● **What the task requires**:
Whenever a line below holds the word "Hermeneutik", count it once; report the total and nothing else.

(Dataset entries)
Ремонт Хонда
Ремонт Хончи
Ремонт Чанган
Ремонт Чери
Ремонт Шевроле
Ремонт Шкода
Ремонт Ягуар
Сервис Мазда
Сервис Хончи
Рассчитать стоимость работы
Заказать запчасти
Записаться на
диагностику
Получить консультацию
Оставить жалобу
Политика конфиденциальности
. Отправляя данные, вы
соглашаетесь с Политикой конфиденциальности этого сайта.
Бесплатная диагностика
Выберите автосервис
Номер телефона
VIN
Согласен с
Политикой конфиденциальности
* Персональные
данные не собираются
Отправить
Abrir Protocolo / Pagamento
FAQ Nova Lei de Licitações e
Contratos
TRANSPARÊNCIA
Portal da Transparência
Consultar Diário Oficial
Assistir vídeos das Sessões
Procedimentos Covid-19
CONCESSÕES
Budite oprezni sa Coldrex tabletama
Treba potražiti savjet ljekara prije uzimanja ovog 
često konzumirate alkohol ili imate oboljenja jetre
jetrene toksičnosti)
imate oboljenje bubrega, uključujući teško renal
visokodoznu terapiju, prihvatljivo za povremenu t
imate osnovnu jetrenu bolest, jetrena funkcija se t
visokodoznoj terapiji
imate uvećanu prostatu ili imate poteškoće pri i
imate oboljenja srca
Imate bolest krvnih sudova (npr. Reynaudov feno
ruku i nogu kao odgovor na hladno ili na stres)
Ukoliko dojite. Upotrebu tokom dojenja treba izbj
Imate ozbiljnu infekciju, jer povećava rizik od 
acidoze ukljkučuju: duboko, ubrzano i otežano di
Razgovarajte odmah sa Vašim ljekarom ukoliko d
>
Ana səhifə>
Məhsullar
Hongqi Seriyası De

...

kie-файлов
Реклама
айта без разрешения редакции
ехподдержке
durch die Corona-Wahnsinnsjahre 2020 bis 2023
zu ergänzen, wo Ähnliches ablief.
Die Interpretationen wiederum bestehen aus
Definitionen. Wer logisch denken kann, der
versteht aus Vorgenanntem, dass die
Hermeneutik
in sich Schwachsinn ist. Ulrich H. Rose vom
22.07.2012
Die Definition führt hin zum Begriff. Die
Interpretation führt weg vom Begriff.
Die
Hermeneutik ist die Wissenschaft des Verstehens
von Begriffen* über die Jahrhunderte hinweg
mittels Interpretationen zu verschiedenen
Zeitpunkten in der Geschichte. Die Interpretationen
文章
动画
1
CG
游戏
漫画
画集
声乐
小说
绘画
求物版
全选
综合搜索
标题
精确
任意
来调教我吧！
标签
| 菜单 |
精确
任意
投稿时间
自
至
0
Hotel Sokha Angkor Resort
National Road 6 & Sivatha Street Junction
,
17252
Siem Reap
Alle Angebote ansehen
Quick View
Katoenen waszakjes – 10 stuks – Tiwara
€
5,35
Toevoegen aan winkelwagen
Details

● **Completed task**:
2